ASSIGNED TASK - Everything in the records is to be written out exactly, except the pictures.

DATASET RECORDS -
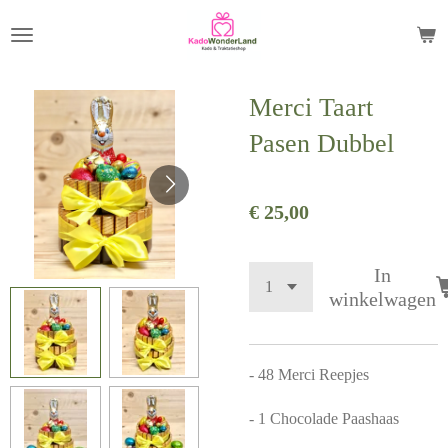
Ga
direct
naar
Merci Taart
de
hoofdinhoud
Pasen Dubbel
€ 25,00
In
winkelwagen
- 48 Merci Reepjes
- 1 Chocolade Paashaas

TASK RESULT -
Ga
direct
naar
Merci Taart
de
hoofdinhoud
Pasen Dubbel
€ 25,00
In
winkelwagen
- 48 Merci Reepjes
- 1 Chocolade Paashaas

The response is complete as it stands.